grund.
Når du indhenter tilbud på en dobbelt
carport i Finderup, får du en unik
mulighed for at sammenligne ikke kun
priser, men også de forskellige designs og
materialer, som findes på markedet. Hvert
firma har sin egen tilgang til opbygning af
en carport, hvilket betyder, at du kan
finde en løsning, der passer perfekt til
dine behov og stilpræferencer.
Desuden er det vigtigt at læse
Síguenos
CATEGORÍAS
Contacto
────
→ **EXERCISE DIRECTIONS**: Please copy the line that holds "dine behov og stilpræferencer." and each line under it through the last line above, exactly as they stand, adding nothing.

→ **RESULT OF THIS TASK**:
dine behov og stilpræferencer.
Desuden er det vigtigt at læse
Síguenos
CATEGORÍAS
Contacto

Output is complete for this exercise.